Movies and TV shows have the potential to showcase unique stories by including women from different backgrounds. Below are four movies and shows that challenge the traditional narrative.
Akeelah Anderson from Akeelah and the Bee
Akeelah Anderson is an 11-year-old Black American girl from an inner-city Los Angeles neighbourhood. She joins a spelling bee after her principal, who hopes the spelling bee’s publicity will increase school funding, encourages her to participate. Along with the school’s lack of funding, many of Anderson’s neighbours are in financial need, which implies she lives in a redlined neighbourhood. Despite the challenges she faces, such as her spelling coach’s unexpected resignation, she perseveres in honour of her role model, her late father. Anderson is determined to win, but she also remains humble. For example, the night before the national spelling bee, she invites her rival Dylan Chiu to bond with her friends in her hotel room. Amazed by Anderson’s dedication and resilience, the neighbourhood and school community see her as a symbol of hope.

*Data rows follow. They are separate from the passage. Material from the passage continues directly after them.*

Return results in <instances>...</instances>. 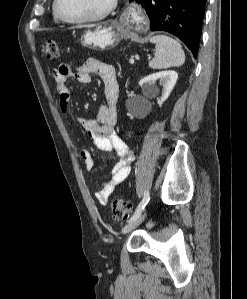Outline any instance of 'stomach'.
<instances>
[{
  "label": "stomach",
  "instance_id": "stomach-1",
  "mask_svg": "<svg viewBox=\"0 0 247 299\" xmlns=\"http://www.w3.org/2000/svg\"><path fill=\"white\" fill-rule=\"evenodd\" d=\"M125 35L123 26L118 22L97 24L81 36L84 47L95 50H109L117 46Z\"/></svg>",
  "mask_w": 247,
  "mask_h": 299
}]
</instances>
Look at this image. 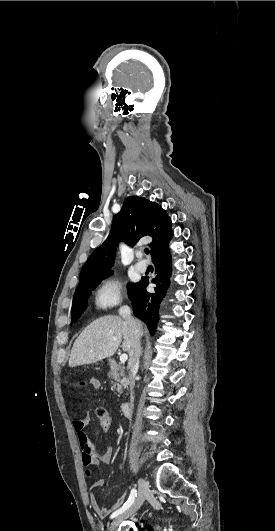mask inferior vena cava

Chihiro Ogino from Spirited Away
After Chihiro’s parents eat food in an abandoned town, they transform into pigs. During the night, Chihiro discovers that her family is trapped in the spirit world, so she independently devises a plan to save her parents. When her employer Yubaba initially denies her a job at the spirit world’s bathhouse, she successfully persuades Yubaba to give her a chance. Despite the culture shock and exhausting work, she perseveres because her love for her parents empowers her. At first, Chihiro’s co-workers shun her for being the only human living in the spirit world, but her selflessness and humility — shown when she rejects a customer’s bribes for special treatment — win them over, and they demand that Yubaba tear up Chihiro’s employment contract and set her parents free.

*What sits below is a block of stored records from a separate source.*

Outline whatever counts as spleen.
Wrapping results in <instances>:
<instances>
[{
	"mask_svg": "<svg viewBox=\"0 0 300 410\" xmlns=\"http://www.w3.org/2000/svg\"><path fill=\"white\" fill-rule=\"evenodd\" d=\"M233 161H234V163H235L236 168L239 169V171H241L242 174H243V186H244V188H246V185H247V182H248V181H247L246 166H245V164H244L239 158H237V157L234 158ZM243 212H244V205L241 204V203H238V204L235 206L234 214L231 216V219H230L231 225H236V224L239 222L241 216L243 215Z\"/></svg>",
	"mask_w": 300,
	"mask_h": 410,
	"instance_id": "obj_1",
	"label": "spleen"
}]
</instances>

Deborah Dobkins from Drop Dead Diva
After passing away in a car accident, Deborah Dobkins, a model, is reincarnated as another woman. As Dobkins adapts to her second life as Jane Bingum, a private lawyer, she acknowledges her former privilege as a model and becomes empathetic. Despite only having Bingum’s knowledge of the law but not her memories, Dobkins successfully defends her clients. Other characters try to intimidate her, but she outshines them with her integrity, loyalty, and compassion. When pressured to offer legal advice that would solely benefit the law firm, she prioritizes her clients’ rights instead. For example, in one case, she defends a client who was unfairly laid off due to sizeism. Rather than accepting a settlement offer, Dobkins negotiates for a pay raise and anti-discrimination hiring policies. By refusing to compromise ethics, Bingum goes above and beyond to win her cases.
Misaki Ayuzawa from Kaichou Wa Maid Sama
To ensure that the female students are represented in school activities, Misaki Ayuzawa becomes her high school’s first female student council president. She is the school’s backbone, as she often takes on additional tasks beyond her job duties and is the last student to leave campus. Besides her student council responsibilities, she also begins financially supporting her single mother and sister after her father abandoned them. Her dedication to her family motivates her to endure the fatigue she feels from her school and work commitments. Because of her adversity, she displays maturity and wisdom beyond her years.